╭─ Supplied material
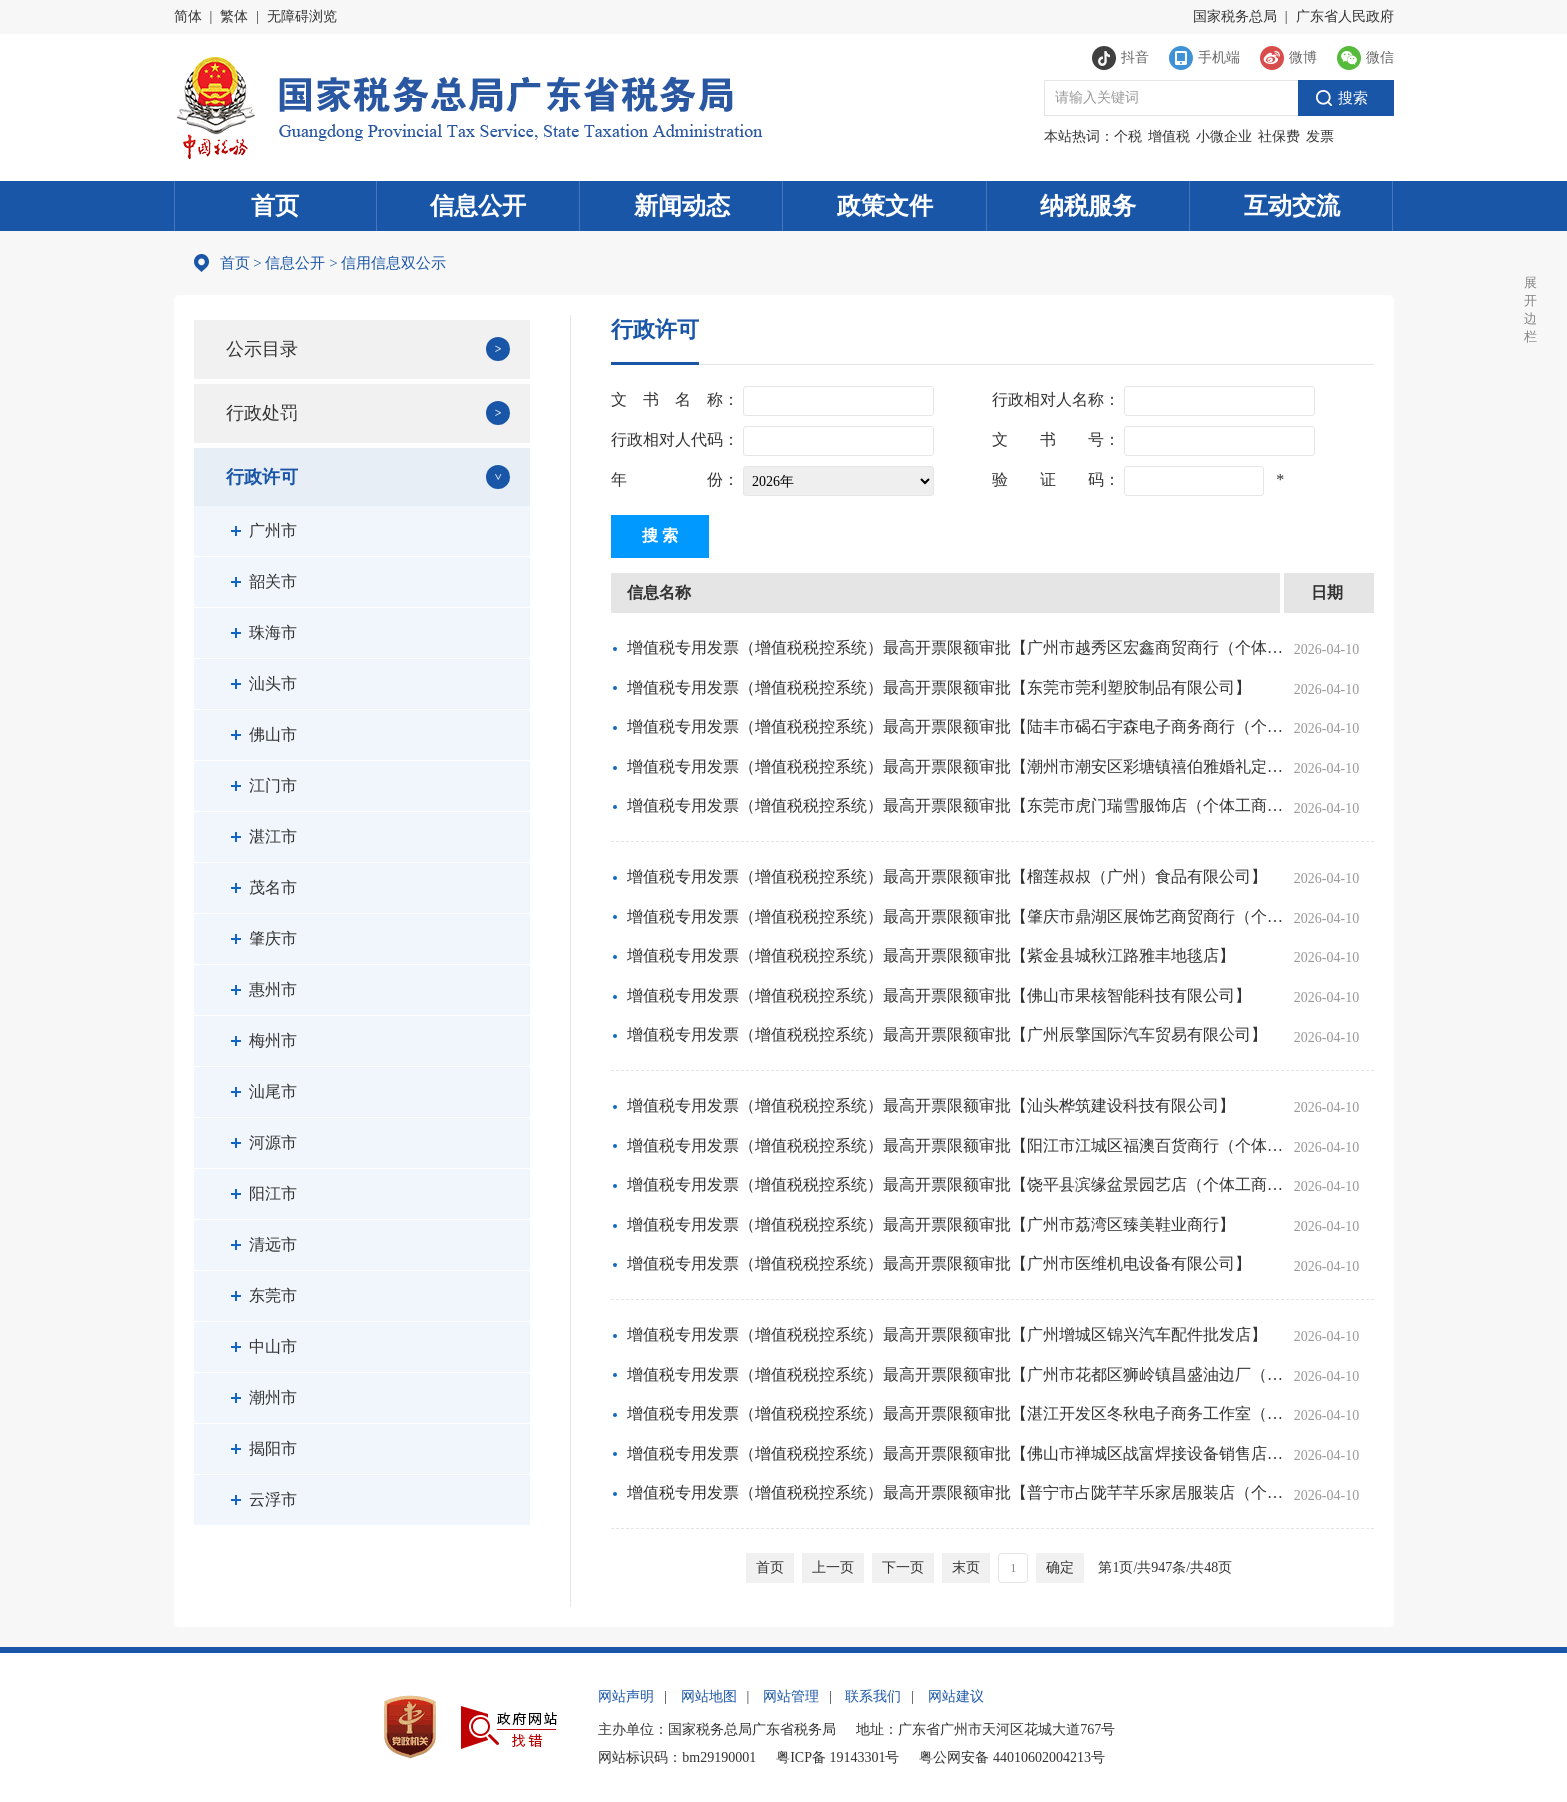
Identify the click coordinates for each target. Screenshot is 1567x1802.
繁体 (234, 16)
╰─
╭─ Supplied material
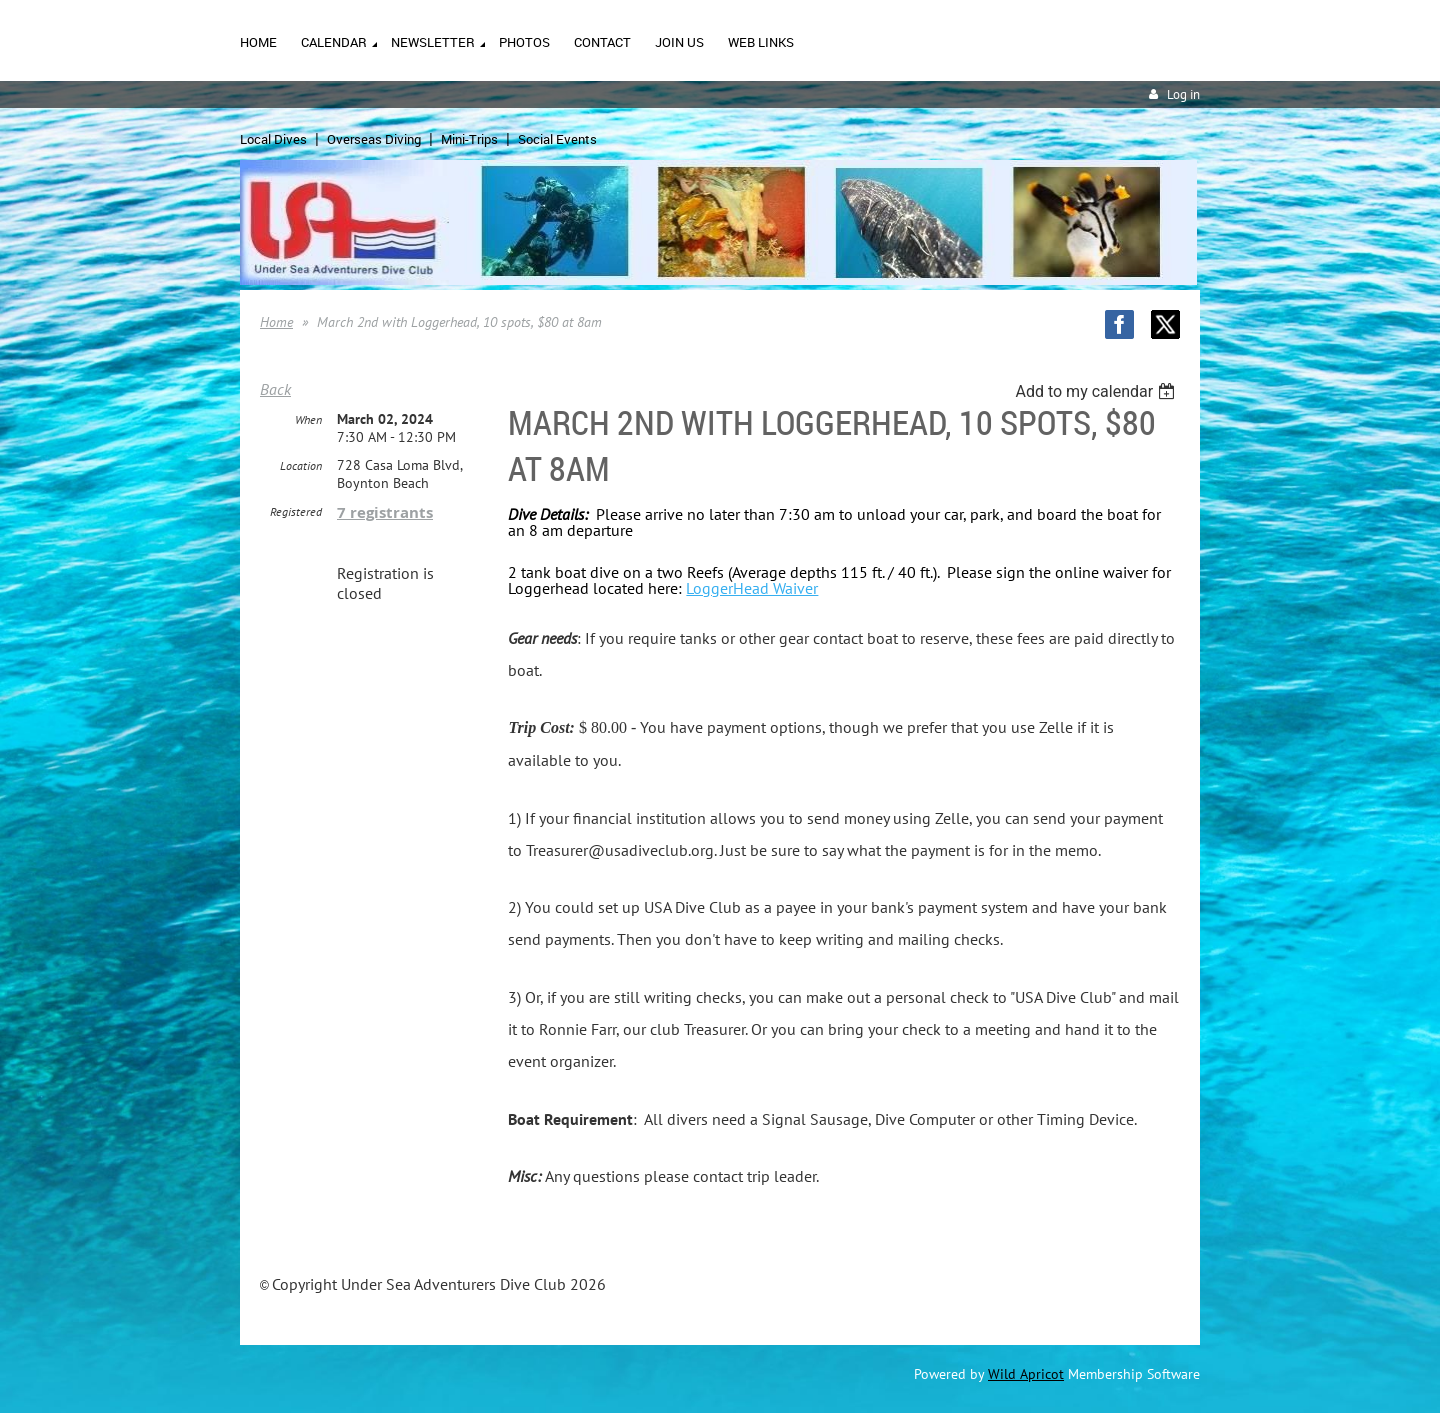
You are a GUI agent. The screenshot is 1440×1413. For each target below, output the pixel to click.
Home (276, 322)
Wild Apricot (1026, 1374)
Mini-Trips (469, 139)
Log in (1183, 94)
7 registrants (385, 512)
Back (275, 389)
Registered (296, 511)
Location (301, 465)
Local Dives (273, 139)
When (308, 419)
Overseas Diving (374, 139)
╰─
▶ Work item: Among the lines above, show every one that contains the string "each".

▶ Exercise solution:
Identify the click coordinates for each target. Screenshot is 1567x1802.
You are a GUI agent. The screenshot is 1440×1413. For each target below, output the pixel to click.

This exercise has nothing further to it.